Factors in wind erosion potential on sparsely covered soil
Of the factors that affect the size and stability of soil aggregates, most notable is soil texture. Sandy or coarse-textured soils lack sufficient amounts of silt and clay to bind particles together to form aggregates. Such soils form a single-grain structure or weakly cemented clods, a condition that is quite susceptible to erosion by wind. Loams, silt loams, and clay loams tend to consolidate and form stable aggregates that are more resistant to erosive winds. Clays and silty clays are subject to fine granulation and more subject to erosion.
Many other factors also affect aggregate consolidation and stability — climate, including moisture; compaction; organic matter; lime; microorganism activity; and other cementing materials.
Any process that reduces soil consolidation also increases erodibility. The persistence of aggregates is greatly affected by the climatic process of wetting and drying, freezing and thawing, or freeze-drying, which generally disintegrates clods and increases erodibility.

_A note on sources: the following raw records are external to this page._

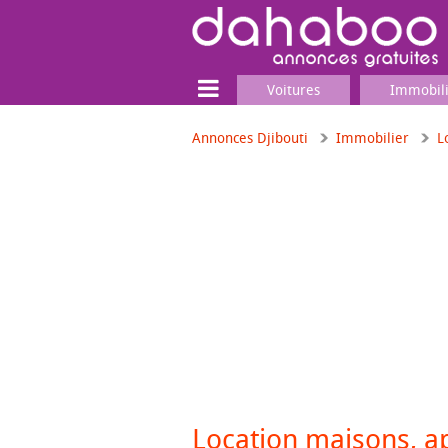
Voitures
Immobil
Annonces Djibouti
Immobilier
L
Terrain
Locaux commerciaux
Emplois & Services
Emplois
Services
Matériel professionnel
Location maisons, 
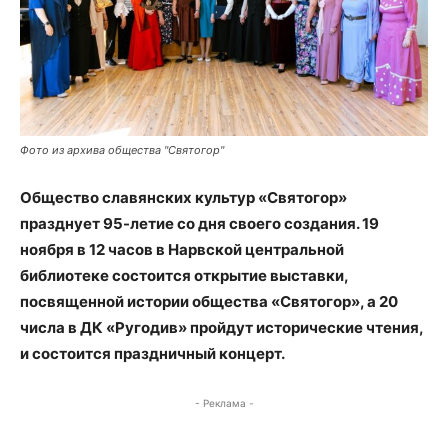
Фото из архива общества "Святогор"
Общество славянских культур «Святогор»
празднует 95-летие со дня своего создания. 19
ноября в 12 часов в Нарвской центральной
библиотеке состоится открытие выставки,
посвященной истории общества «Святогор», а 20
числа в ДК «Ругодив» пройдут исторические чтения,
и состоится праздничный концерт.
- Реклама -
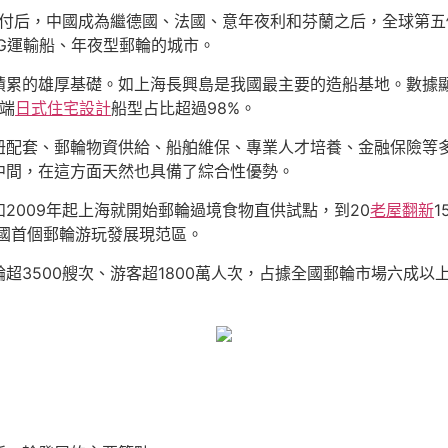
號”交付后，中國成為繼德國、法國、意年夜利和芬蘭之后，全球第
G運輸船、年夜型郵輪的城市。
累的雄厚基礎。如上海長興島是我國最主要的造船基地。數據顯示
高端
日式住宅設計
船型占比超過98%。
紐配套、郵輪物資供給、船舶維保、專業人才培養、金融保險等
中間，在這方面天然也具備了綜合性優勢。
2009年起上海就開始郵輪過境食物直供試點，到20
老屋翻新
中國首個郵輪游玩發展現范區。
郵輪超3500艘次、游客超1800萬人次，占據全國郵輪市場六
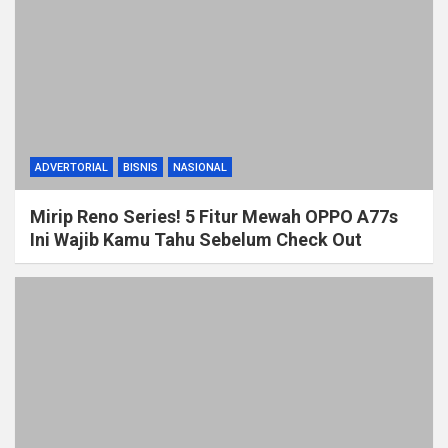
ADVERTORIAL
BISNIS
NASIONAL
Mirip Reno Series! 5 Fitur Mewah OPPO A77s
Ini Wajib Kamu Tahu Sebelum Check Out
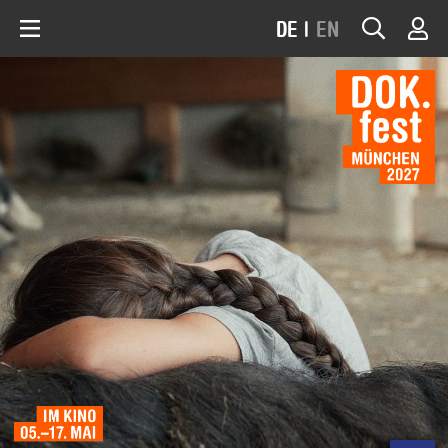
DE
|
EN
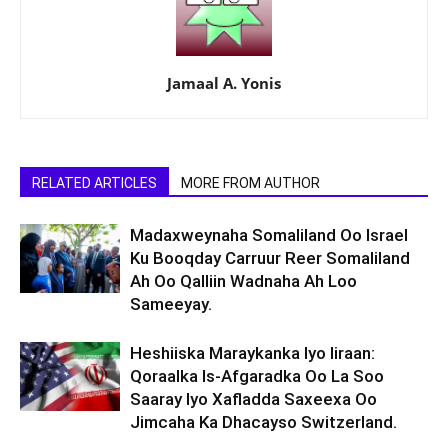
Jamaal A. Yonis
RELATED ARTICLES
MORE FROM AUTHOR
Madaxweynaha Somaliland Oo Israel
Ku Booqday Carruur Reer Somaliland
Ah Oo Qalliin Wadnaha Ah Loo
Sameeyay.
Heshiiska Maraykanka Iyo Iiraan:
Qoraalka Is-Afgaradka Oo La Soo
Saaray Iyo Xafladda Saxeexa Oo
Jimcaha Ka Dhacayso Switzerland.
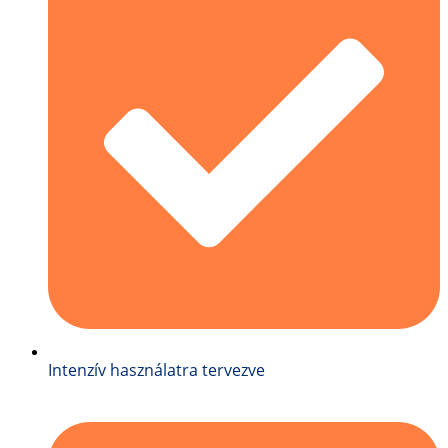
Intenzív használatra tervezve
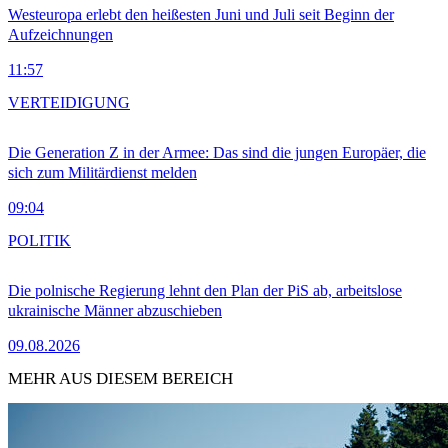
Westeuropa erlebt den heißesten Juni und Juli seit Beginn der
Aufzeichnungen
11:57
VERTEIDIGUNG
Die Generation Z in der Armee: Das sind die jungen Europäer, die
sich zum Militärdienst melden
09:04
POLITIK
Die polnische Regierung lehnt den Plan der PiS ab, arbeitslose
ukrainische Männer abzuschieben
09.08.2026
MEHR AUS DIESEM BEREICH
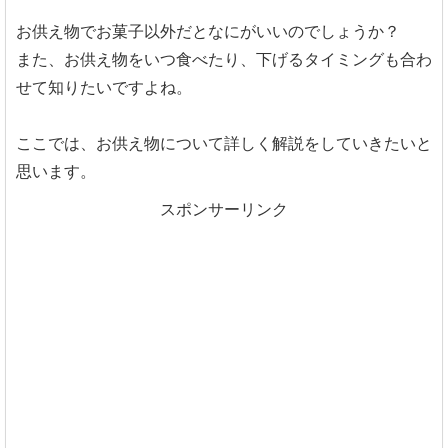
お供え物でお菓子以外だとなにがいいのでしょうか？
また、お供え物をいつ食べたり、下げるタイミングも合わ
せて知りたいですよね。
ここでは、お供え物について詳しく解説をしていきたいと
思います。
スポンサーリンク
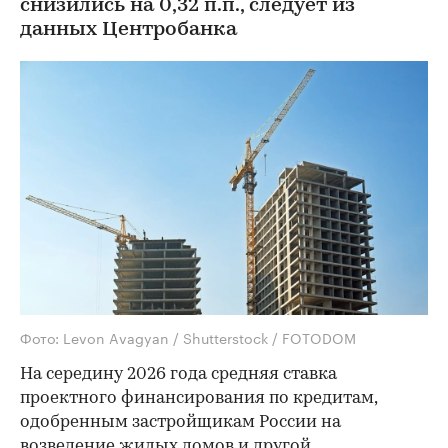
снизились на 0,32 п.п., следует из
данных Центробанка
Фото: Levon Avagyan / Shutterstock / FOTODOM
На середину 2026 года средняя ставка
проектного финансирования по кредитам,
одобренным застройщикам России на
возведение жилых домов и другой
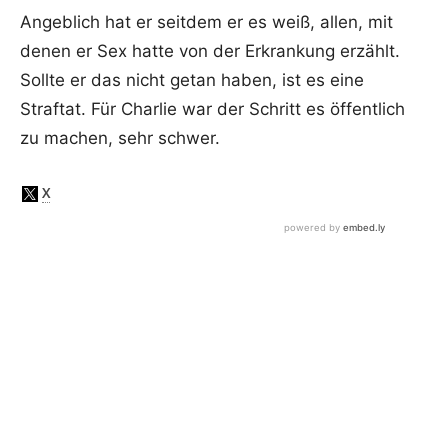
Angeblich hat er seitdem er es weiß, allen, mit
denen er Sex hatte von der Erkrankung erzählt.
Sollte er das nicht getan haben, ist es eine
Straftat. Für Charlie war der Schritt es öffentlich
zu machen, sehr schwer.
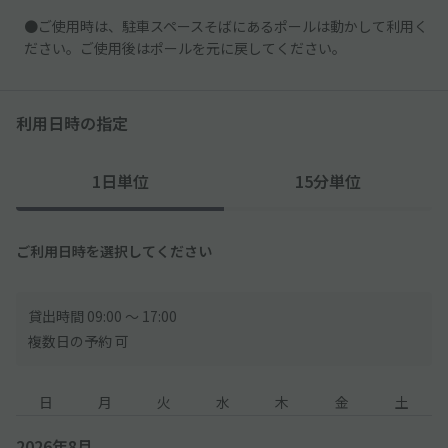
●ご使用時は、駐車スペースそばにあるポールは動かして利用く
ださい。ご使用後はポールを元に戻してください。
利用日時の指定
1日単位
15分単位
ご利用日時を選択してください
貸出時間 09:00 〜 17:00
複数日の予約 可
日
月
火
水
木
金
土
2026年8月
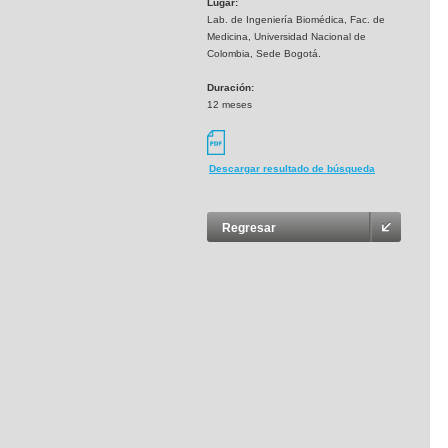
Lugar:
Lab. de Ingeniería Biomédica, Fac. de
Medicina, Universidad Nacional de
Colombia, Sede Bogotá.
Duración:
12 meses
Descargar resultado de búsqueda
Regresar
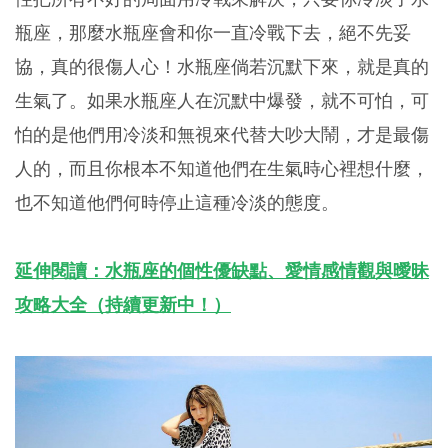
瓶座，那麼水瓶座會和你一直冷戰下去，絕不先妥
協，真的很傷人心！水瓶座倘若沉默下來，就是真的
生氣了。如果水瓶座人在沉默中爆發，就不可怕，可
怕的是他們用冷淡和無視來代替大吵大鬧，才是最傷
人的，而且你根本不知道他們在生氣時心裡想什麼，
也不知道他們何時停止這種冷淡的態度。
延伸閱讀：水瓶座的個性優缺點、愛情感情觀與曖昧
攻略大全（持續更新中！）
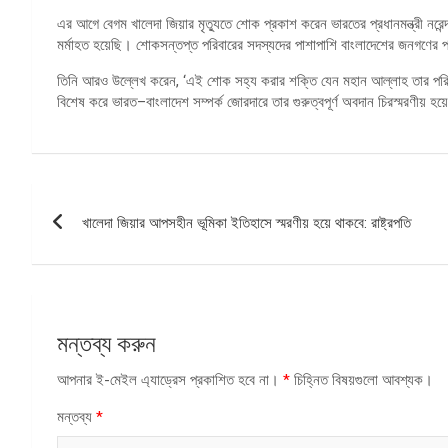
এর আগে বেগম খালেদা জিয়ার মৃত্যুতে শোক প্রকাশ করেন ভারতের প্রধানমন্ত্রী নরেন্
মর্মাহত হয়েছি। শোকসন্তপ্ত পরিবারের সদস্যদের পাশাপাশি বাংলাদেশের জনগণের প
তিনি আরও উল্লেখ করেন, ‘এই শোক সহ্য করার শক্তি যেন মহান আল্লাহ তার পরিবার
বিশেষ করে ভারত–বাংলাদেশ সম্পর্ক জোরদারে তার গুরুত্বপূর্ণ অবদান চিরস্মরণীয় হ
পোস্ট
খালেদা জিয়ার আপসহীন ভূমিকা ইতিহাসে স্মরণীয় হয়ে থাকবে: রাষ্ট্রপতি
ন্যাভিগেশন
মন্তব্য করুন
আপনার ই-মেইল এ্যাড্রেস প্রকাশিত হবে না।
*
চিহ্নিত বিষয়গুলো আবশ্যক।
মন্তব্য
*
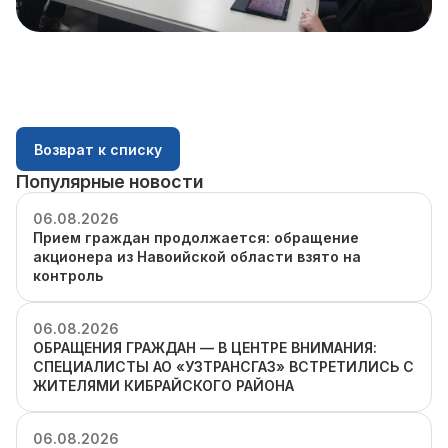
Возврат к списку
Популярные новости
06.08.2026
Прием граждан продолжается: обращение
акционера из Навоийской области взято на
контроль
06.08.2026
ОБРАЩЕНИЯ ГРАЖДАН — В ЦЕНТРЕ ВНИМАНИЯ:
СПЕЦИАЛИСТЫ АО «УЗТРАНСГАЗ» ВСТРЕТИЛИСЬ С
ЖИТЕЛЯМИ КИБРАЙСКОГО РАЙОНА
06.08.2026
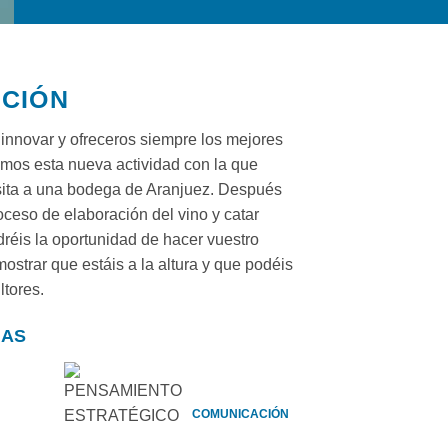
PCIÓN
innovar y ofreceros siempre los mejores
aemos esta nueva actividad con la que
sita a una bodega de Aranjuez. Después
oceso de elaboración del vino y catar
dréis la oportunidad de hacer vuestro
ostrar que estáis a la altura y que podéis
ltores.
IAS
COMUNICACIÓN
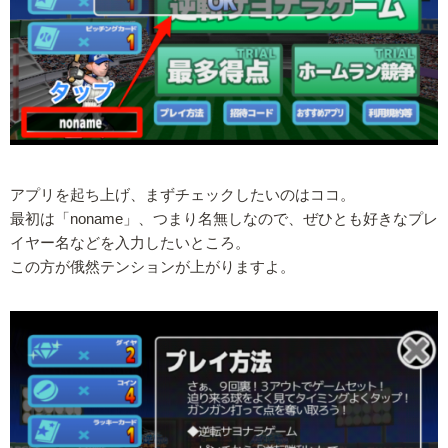
アプリを起ち上げ、まずチェックしたいのはココ。
最初は「noname」、つまり名無しなので、ぜひとも好きなプレ
イヤー名などを入力したいところ。
この方が俄然テンションが上がりますよ。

Mechanical action, such as tillage, animal or machine traffic, and abrasion by saltating soil particles also can affect cloddiness. Tillage may either increase or decrease clods at the surface, depending on the soil condition in the tilled layer and the type and speed of the implement. Repeated tillage usually pulverizes and smooths dry soils and increases their erodibility, especially if done with implements that have an intensive mechanical action, such as tandem disks, offset disks, or harrows.
Soil water at the time of tillage also has a decided effect on cloddiness. Research has found that different soils have differing water contents at which soil pulverization is most severe. If the soil is extremely dry or extremely moist, smaller clods are produced than at intermediate water contents.